TASK
Going through the data below, please show each line containing the string "フィルター".
*** MATERIAL SUPPLIED Section Begins ***
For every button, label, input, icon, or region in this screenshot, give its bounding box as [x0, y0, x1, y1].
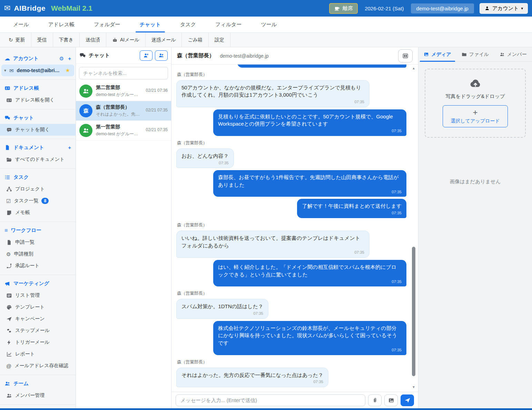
- plus-icon[interactable]: +: [68, 145, 71, 150]
- message-text: 株式会社テクノソリューションズの鈴木部長が、メールセキュリティの部分にかなり興味…: [218, 325, 397, 346]
- channel-preview: demo-test がグループ「…: [96, 92, 142, 98]
- nav-tab[interactable]: チャット: [130, 17, 170, 32]
- toolbar-item[interactable]: AIメール: [106, 33, 146, 47]
- star-icon[interactable]: ★: [66, 67, 70, 74]
- image-icon: [424, 52, 429, 57]
- sidebar-item[interactable]: アドレス帳を開く: [0, 94, 76, 106]
- chat-title: 森（営業部長）: [177, 52, 215, 59]
- sidebar-section-label: アドレス帳: [13, 85, 39, 91]
- sidebar-section-header[interactable]: アドレス帳: [0, 82, 76, 94]
- panel-toggle-button[interactable]: [398, 49, 413, 62]
- nav-tab[interactable]: ツール: [251, 17, 286, 32]
- sidebar-section-header[interactable]: ≡ワークフロー: [0, 224, 76, 236]
- channel-action-button[interactable]: [140, 50, 152, 61]
- sidebar-item[interactable]: レポート: [0, 348, 76, 360]
- sidebar-section-header[interactable]: チーム: [0, 378, 76, 390]
- away-status-button[interactable]: 離席: [329, 3, 358, 14]
- sidebar-section-label: タスク: [13, 174, 29, 180]
- send-button[interactable]: [401, 394, 414, 406]
- channel-search-input[interactable]: [79, 67, 168, 79]
- channel-action-button[interactable]: [155, 50, 168, 61]
- nav-tab[interactable]: フィルター: [206, 17, 251, 32]
- scroll-down-icon[interactable]: ▼: [412, 385, 415, 389]
- cloud-icon: ☁: [4, 56, 10, 61]
- gear-icon[interactable]: ⚙: [59, 56, 64, 61]
- message-row: スパム対策か。1DTNの話はした？07:35: [176, 299, 406, 319]
- sidebar-section-header[interactable]: タスク: [0, 171, 76, 183]
- sidebar-item[interactable]: 承認ルート: [0, 260, 76, 272]
- sidebar-item[interactable]: メンバー管理: [0, 390, 76, 401]
- message-text: おお、どんな内容？: [181, 153, 229, 159]
- toolbar-item[interactable]: 受信: [31, 33, 53, 47]
- scroll-up-icon[interactable]: ▲: [412, 67, 415, 70]
- robot-icon: [112, 37, 118, 43]
- sidebar-item[interactable]: ⚙申請種別: [0, 248, 76, 260]
- right-panel-tab[interactable]: ファイル: [456, 47, 494, 61]
- caret-down-icon: ▾: [521, 6, 523, 11]
- sidebar-item[interactable]: @メールアドレス存在確認: [0, 360, 76, 372]
- upload-dropzone[interactable]: 写真をドラッグ&ドロップ + 選択してアップロード: [425, 69, 526, 138]
- sidebar-item[interactable]: 申請一覧: [0, 236, 76, 248]
- sidebar-section-label: チーム: [13, 380, 29, 387]
- sidebar-item[interactable]: テンプレート: [0, 301, 76, 313]
- sidebar-item[interactable]: リスト管理: [0, 290, 76, 301]
- sidebar-item[interactable]: すべてのドキュメント: [0, 154, 76, 165]
- channel-panel: チャット 第二営業部demo-test がグループ「…02/21 07:36森森…: [76, 47, 171, 408]
- channel-time: 02/21 07:35: [146, 108, 168, 113]
- sidebar-item[interactable]: ▾✉demo-test@aibri…★: [1, 65, 74, 76]
- scrollbar-track[interactable]: [412, 70, 416, 385]
- nav-tab[interactable]: メール: [3, 17, 39, 32]
- app-root: ✉ AIBridge WebMail 2.1 離席 2026-02-21 (Sa…: [0, 0, 532, 410]
- nav-tab-label: フィルター: [215, 21, 242, 28]
- toolbar-item[interactable]: 設定: [209, 33, 230, 47]
- toolbar-item[interactable]: 下書き: [53, 33, 80, 47]
- sidebar-section-header[interactable]: ドキュメント+: [0, 141, 76, 154]
- sidebar-item[interactable]: プロジェクト: [0, 183, 76, 195]
- message-input[interactable]: [176, 394, 365, 406]
- right-panel-tab[interactable]: メンバー: [494, 47, 532, 61]
- chat-area: 森（営業部長） demo-test@aibridge.jp 07:35了解です。…: [171, 47, 418, 408]
- sidebar-item[interactable]: メモ帳: [0, 207, 76, 218]
- scrollbar-thumb[interactable]: [412, 247, 415, 376]
- image-button[interactable]: [384, 394, 398, 406]
- list-box-icon: [6, 293, 12, 299]
- at-icon: @: [6, 363, 11, 369]
- channel-item[interactable]: 第二営業部demo-test がグループ「…02/21 07:36: [76, 81, 171, 101]
- sidebar-item[interactable]: ステップメール: [0, 325, 76, 336]
- sidebar-section-header[interactable]: ☁アカウント⚙+: [0, 52, 76, 65]
- account-menu-button[interactable]: アカウント ▾: [480, 3, 528, 14]
- nav-tab[interactable]: アドレス帳: [39, 17, 84, 32]
- channel-item[interactable]: 第一営業部demo-test がグループ「…02/21 07:35: [76, 121, 171, 140]
- sidebar-item[interactable]: ☑タスク一覧8: [0, 195, 76, 207]
- message-list[interactable]: 07:35了解です。Google Workspace併用のオプション費用も含めま…: [171, 65, 418, 392]
- nav-tab[interactable]: フォルダー: [84, 17, 130, 32]
- right-panel-tab[interactable]: メディア: [418, 47, 456, 61]
- message-scrollbar[interactable]: ▲ ▼: [411, 67, 416, 389]
- sidebar-section-header[interactable]: マーケティング: [0, 277, 76, 290]
- toolbar-item[interactable]: ごみ箱: [182, 33, 209, 47]
- chat-subtitle: demo-test@aibridge.jp: [220, 53, 269, 59]
- refresh-icon: ↻: [9, 37, 13, 42]
- sidebar-section-header[interactable]: チャット: [0, 112, 76, 124]
- sidebar-item[interactable]: チャットを開く: [0, 124, 76, 136]
- message-row: 了解です。Google Workspace併用のオプション費用も含めますか？07…: [176, 65, 406, 68]
- sidebar-item[interactable]: トリガーメール: [0, 336, 76, 348]
- toolbar-item[interactable]: 迷惑メール: [146, 33, 182, 47]
- message-time: 07:35: [242, 65, 402, 66]
- sidebar-item[interactable]: キャンペーン: [0, 313, 76, 325]
- plus-icon[interactable]: +: [68, 56, 71, 61]
- toolbar-item[interactable]: ↻更新: [3, 33, 31, 47]
- message-bubble: それはよかった。先方の反応で一番気になった点はあった？07:35: [176, 368, 328, 387]
- upload-select-button[interactable]: + 選択してアップロード: [443, 105, 508, 127]
- folder-open-icon: [6, 157, 12, 163]
- clip-button[interactable]: [368, 394, 382, 406]
- message-bubble: 了解です。Google Workspace併用のオプション費用も含めますか？07…: [237, 65, 406, 68]
- toolbar-item[interactable]: 送信済: [80, 33, 106, 47]
- message-text: それはよかった。先方の反応で一番気になった点はあった？: [181, 372, 323, 378]
- product-name: WebMail 2.1: [51, 4, 92, 12]
- channel-avatar: [79, 124, 92, 137]
- channel-item[interactable]: 森森（営業部長）それはよかった。先方の…02/21 07:35: [76, 101, 171, 121]
- nav-tab[interactable]: タスク: [170, 17, 206, 32]
- media-empty-text: 画像はまだありません: [418, 178, 532, 185]
- users-icon: [4, 381, 10, 387]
*** MATERIAL SUPPLIED Section Ends ***
YOUR SOLUTION
- nav-tab[interactable]: フィルター: [206, 17, 251, 32]
- nav-tab-label: フィルター: [215, 21, 242, 28]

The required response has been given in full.